Fascinating new systems of nominal classification keep being found, but the tools for analysis have not kept pace. We therefore propose a typology of nominal classification, encompassing gender and classifier systems of categorisation. Earlier it made sense to oppose gender and classifiers (Dixon 1982), but the opposition cannot be maintained. Miraña has characteristics of gender and of classifiers (Seifart 2005); Reid’s (1997) account of Ngan’gityemerri provides further evidence against a sharp divide, since classifiers can grammaticalize into gender, through intermediate types. Relinquishing the opposition of gender vs classifiers allows a clearer picture of the possibilities. We pull apart traditional gender characteristics, and traditional classifier characteristics, and see that these characteristics combine in many ways. This motivates a canonical perspective: we define the notion of canonical gender, and use this idealization as a baseline from which to calibrate the theoretical space of nominal classification. This allows us to situate the interesting combinations we find.

Against this typological background, we may approach the origin and nature of gender.
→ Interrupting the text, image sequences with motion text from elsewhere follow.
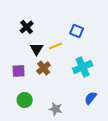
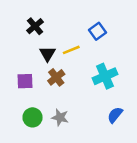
blue square: (77, 31) -> (98, 31), turned 32
gray star: (56, 109) -> (60, 117), moved

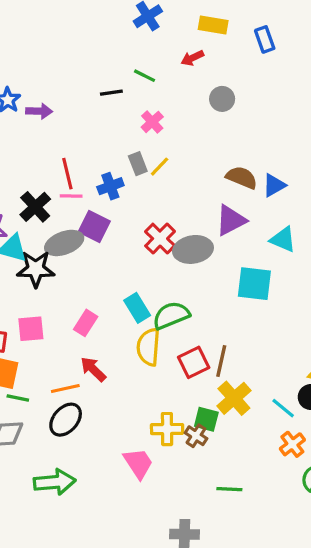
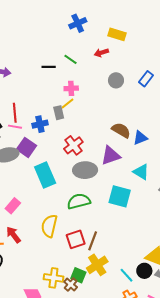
blue rectangle: (265, 39) -> (146, 79), moved, turned 49
pink cross: (152, 122) -> (71, 88), turned 32
yellow line: (160, 167) -> (68, 103), moved
red cross: (160, 239) -> (73, 145), moved
cyan rectangle: (137, 308) -> (45, 175), moved, size x1.4
green semicircle: (171, 315) -> (79, 201), moved

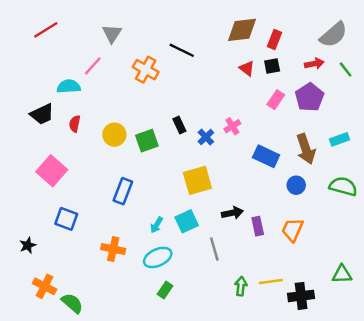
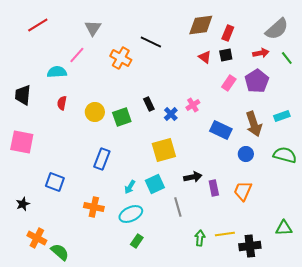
black trapezoid: (42, 114) -> (23, 95), moved, turned 120
pink square: (52, 171) -> (22, 142), moved, turned -30

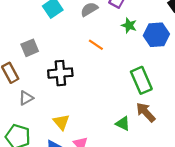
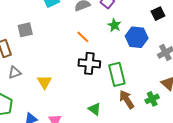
black cross: (60, 73) -> (89, 63), moved
brown arrow: (146, 112) -> (127, 99), moved
yellow triangle: (61, 122) -> (44, 82), moved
Here the possessive classifier systems of Oceanic languages can provide a unique insight. Typically, a noun can occur with different classifiers, depending on how the possessed item is used by the possessor. But we also find, in marked contrast, languages like North Ambrym (Vanuatu), where particular nouns typically occur with a given classifier (Franjieh 2016). We argue that North Ambrym’s innovative system resembles a gender system: a noun must occur with a particular classifier regardless of contextual interactions. We seek to establish empirically whether gender systems can indeed emerge from possessive classifiers in this way. We must also uncover how and why languages would relinquish a useful, meaningful classificatory system, and adopt a rigid, apparently unmotivated gender system.

We have designed and will run seven novel experiments to compare possessive classifier systems in six Oceanic languages of Vanuatu and New Caledonia. Each of these six languages has a different inventory size of classifiers — from a simple two-way distinction to a more complex inventory of twenty-three. This combination of typology with psycholinguistics promises to shed new light on the development and functioning of systems of nominal classification. We are keen to have feedback before a round of psycholinguistic experiments in the field this summer. The Oceanic data obtained so far suggest that, in this instance, we find an interesting parallelism: diachronic change is running in the direction of canonicity.